# AVAILABLE RECORDS:
Content starts

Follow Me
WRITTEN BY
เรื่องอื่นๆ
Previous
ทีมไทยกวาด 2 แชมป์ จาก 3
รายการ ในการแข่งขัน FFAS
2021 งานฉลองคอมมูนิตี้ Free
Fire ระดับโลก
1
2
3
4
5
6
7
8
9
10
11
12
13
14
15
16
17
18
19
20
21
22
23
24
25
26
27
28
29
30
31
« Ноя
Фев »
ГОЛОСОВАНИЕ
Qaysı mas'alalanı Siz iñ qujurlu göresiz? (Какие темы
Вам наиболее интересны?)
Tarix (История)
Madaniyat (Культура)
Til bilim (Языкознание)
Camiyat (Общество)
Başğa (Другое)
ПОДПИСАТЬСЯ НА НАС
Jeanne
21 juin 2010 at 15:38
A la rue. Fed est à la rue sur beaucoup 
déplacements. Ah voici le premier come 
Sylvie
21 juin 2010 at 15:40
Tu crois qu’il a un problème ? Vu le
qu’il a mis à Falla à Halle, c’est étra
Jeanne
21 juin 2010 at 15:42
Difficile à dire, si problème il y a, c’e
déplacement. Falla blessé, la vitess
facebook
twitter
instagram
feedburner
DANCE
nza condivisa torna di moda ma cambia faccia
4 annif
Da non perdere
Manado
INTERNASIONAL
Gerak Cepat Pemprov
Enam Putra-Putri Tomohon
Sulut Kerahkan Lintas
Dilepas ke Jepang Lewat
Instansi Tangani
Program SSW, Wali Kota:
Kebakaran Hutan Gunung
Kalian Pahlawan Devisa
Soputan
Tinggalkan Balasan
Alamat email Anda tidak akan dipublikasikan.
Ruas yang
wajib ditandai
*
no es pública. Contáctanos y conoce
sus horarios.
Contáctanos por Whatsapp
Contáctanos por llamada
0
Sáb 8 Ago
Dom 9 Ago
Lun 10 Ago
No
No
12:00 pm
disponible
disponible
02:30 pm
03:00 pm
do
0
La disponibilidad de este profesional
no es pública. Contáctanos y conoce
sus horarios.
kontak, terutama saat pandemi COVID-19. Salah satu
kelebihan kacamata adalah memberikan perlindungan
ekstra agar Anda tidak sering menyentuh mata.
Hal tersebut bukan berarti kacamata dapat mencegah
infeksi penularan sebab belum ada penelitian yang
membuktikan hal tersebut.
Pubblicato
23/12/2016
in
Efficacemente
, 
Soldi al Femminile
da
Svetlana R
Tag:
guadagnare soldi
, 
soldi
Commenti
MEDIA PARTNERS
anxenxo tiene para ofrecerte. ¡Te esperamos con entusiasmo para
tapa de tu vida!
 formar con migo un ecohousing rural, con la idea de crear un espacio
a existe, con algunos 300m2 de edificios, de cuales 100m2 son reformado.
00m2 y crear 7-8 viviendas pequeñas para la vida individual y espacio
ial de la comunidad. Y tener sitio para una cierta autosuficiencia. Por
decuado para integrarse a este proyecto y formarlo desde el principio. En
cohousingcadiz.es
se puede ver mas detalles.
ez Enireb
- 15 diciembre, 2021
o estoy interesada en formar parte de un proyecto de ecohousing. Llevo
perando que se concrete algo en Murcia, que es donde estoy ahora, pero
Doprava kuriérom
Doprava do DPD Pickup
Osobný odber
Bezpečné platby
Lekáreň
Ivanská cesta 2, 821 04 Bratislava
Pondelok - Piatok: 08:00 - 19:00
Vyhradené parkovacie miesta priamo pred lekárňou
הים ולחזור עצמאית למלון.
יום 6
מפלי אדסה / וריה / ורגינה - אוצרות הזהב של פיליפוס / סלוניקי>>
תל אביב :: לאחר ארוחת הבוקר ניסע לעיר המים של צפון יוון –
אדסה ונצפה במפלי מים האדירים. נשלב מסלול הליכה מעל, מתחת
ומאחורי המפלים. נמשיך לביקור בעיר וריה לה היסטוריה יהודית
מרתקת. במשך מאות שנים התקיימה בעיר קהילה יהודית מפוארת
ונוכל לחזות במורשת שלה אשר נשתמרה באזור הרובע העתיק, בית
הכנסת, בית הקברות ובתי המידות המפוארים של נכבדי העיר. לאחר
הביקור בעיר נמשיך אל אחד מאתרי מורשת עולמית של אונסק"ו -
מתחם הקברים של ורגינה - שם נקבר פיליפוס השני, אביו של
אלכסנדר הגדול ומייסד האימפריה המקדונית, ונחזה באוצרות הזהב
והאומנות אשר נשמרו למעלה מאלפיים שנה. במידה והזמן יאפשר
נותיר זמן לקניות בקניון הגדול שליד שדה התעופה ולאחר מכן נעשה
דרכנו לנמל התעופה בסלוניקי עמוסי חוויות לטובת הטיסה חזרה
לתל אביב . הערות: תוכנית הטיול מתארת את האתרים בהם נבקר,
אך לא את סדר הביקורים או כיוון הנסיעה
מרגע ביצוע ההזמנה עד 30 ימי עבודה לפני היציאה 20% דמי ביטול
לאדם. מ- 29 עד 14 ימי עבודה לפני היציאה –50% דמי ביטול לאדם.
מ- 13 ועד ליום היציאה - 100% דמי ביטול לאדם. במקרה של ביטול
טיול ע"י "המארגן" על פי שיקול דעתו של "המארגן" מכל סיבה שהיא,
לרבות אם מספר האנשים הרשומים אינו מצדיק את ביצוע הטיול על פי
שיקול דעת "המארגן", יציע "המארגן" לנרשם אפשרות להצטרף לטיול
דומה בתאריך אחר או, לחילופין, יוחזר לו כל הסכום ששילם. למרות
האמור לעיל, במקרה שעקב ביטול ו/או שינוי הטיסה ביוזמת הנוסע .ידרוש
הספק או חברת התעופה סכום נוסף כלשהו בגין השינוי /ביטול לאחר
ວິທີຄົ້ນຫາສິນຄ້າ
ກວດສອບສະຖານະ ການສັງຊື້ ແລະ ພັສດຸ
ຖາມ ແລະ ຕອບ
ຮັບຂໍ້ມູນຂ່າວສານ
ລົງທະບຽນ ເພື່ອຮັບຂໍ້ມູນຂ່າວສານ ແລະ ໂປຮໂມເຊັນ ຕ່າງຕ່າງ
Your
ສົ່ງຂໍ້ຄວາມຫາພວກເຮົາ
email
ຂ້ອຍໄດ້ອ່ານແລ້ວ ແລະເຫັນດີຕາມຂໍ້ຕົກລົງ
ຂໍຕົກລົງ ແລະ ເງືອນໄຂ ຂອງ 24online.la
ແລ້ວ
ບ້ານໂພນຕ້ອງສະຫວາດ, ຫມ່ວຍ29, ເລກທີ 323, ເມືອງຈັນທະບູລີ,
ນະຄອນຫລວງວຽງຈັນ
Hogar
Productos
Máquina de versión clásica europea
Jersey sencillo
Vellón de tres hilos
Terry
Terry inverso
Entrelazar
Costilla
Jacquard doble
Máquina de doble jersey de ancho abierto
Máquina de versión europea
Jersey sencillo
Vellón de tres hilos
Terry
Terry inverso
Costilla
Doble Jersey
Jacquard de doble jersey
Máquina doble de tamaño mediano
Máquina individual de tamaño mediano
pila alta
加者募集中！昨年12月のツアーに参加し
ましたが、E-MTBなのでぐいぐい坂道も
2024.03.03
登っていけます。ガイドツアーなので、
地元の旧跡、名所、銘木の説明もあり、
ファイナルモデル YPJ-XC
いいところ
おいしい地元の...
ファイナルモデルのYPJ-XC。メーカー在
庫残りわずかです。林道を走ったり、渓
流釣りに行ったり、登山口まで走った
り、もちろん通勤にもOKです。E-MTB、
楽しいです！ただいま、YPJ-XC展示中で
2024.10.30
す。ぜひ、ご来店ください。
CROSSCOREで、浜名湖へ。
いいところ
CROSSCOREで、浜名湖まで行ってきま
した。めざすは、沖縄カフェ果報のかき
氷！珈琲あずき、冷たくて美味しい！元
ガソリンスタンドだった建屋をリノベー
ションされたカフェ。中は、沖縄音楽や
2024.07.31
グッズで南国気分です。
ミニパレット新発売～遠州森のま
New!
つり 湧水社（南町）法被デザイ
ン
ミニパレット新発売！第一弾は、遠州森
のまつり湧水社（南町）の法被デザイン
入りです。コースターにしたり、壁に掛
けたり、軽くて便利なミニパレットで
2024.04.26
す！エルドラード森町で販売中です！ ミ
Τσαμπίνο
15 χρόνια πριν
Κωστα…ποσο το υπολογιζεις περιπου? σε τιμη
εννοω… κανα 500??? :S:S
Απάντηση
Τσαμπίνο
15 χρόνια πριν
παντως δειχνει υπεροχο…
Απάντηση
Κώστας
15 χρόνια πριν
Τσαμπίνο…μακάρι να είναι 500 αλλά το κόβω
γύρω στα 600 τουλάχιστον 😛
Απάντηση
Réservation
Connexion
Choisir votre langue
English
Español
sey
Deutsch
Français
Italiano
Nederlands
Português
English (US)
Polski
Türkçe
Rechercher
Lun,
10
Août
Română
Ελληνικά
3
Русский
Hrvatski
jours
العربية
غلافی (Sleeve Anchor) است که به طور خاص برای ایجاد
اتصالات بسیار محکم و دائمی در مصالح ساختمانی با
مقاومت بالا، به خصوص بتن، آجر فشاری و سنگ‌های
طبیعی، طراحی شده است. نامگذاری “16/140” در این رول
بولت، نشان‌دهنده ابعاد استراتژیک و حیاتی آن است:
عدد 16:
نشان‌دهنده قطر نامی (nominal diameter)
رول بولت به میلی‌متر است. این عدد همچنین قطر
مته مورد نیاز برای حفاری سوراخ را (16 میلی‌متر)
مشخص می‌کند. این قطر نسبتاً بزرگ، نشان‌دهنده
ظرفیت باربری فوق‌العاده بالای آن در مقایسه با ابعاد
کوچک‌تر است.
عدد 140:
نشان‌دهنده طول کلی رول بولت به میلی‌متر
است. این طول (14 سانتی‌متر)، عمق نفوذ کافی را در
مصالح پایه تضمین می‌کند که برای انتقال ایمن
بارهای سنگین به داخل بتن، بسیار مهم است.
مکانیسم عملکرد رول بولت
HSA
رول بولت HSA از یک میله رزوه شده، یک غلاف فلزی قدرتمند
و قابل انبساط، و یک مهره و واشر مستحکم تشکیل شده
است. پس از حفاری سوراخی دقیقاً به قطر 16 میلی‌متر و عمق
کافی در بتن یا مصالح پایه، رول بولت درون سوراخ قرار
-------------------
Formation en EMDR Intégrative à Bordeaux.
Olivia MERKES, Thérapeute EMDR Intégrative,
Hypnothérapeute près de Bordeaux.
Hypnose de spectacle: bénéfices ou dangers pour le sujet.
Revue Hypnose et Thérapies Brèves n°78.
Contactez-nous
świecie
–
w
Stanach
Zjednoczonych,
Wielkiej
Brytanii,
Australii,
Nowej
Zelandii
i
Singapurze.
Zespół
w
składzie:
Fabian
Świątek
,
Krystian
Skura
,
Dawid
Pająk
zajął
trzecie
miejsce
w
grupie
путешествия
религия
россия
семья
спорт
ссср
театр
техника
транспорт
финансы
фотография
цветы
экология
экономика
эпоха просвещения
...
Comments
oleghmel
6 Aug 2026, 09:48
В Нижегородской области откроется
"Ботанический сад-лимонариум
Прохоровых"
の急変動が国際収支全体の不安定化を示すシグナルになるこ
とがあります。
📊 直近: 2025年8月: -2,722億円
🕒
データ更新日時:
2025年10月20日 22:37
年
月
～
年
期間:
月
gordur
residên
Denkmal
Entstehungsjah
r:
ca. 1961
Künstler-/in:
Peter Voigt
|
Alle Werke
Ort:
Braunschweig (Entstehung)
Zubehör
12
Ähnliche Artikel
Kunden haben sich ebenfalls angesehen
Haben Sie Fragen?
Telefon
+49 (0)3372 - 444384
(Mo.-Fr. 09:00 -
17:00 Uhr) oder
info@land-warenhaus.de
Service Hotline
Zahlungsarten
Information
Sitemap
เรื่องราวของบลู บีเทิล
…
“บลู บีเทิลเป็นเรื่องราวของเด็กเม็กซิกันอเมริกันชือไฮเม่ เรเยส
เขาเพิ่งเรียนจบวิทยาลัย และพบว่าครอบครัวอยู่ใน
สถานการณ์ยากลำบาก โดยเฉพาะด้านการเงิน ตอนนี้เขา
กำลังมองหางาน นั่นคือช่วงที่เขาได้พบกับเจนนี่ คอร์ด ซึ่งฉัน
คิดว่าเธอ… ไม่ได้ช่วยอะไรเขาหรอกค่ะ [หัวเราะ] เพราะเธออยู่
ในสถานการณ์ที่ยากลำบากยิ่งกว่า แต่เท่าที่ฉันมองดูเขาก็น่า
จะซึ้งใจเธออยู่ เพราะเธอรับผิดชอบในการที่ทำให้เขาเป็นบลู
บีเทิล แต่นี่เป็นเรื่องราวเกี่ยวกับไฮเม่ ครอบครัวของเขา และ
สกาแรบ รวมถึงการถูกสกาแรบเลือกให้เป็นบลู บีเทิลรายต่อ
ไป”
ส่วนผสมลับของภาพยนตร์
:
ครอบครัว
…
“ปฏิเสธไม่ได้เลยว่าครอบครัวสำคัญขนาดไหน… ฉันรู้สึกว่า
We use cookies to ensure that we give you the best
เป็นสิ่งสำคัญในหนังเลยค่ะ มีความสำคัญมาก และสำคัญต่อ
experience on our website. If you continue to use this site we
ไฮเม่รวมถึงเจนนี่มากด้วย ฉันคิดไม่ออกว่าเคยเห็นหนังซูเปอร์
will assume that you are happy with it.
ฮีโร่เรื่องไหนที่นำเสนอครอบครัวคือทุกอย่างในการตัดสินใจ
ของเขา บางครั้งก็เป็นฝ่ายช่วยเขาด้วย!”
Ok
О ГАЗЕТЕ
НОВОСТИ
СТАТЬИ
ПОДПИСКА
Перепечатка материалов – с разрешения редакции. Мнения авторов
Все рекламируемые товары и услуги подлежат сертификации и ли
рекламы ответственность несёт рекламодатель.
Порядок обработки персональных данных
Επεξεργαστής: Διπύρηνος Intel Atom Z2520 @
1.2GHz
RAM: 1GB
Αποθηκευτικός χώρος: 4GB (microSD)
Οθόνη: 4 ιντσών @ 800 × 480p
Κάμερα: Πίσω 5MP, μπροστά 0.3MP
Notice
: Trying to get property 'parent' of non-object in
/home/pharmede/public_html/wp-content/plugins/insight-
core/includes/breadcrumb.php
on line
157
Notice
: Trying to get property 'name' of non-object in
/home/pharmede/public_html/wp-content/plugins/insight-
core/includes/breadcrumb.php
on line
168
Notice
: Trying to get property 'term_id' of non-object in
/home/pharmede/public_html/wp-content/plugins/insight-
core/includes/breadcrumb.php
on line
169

Content ends

# ACTIVITY:
This exercise requires the lines of the entries containing the string "ביצוע".

# EXERCISE OUTPUT:
מרגע ביצוע ההזמנה עד 30 ימי עבודה לפני היציאה 20% דמי ביטול
לרבות אם מספר האנשים הרשומים אינו מצדיק את ביצוע הטיול על פי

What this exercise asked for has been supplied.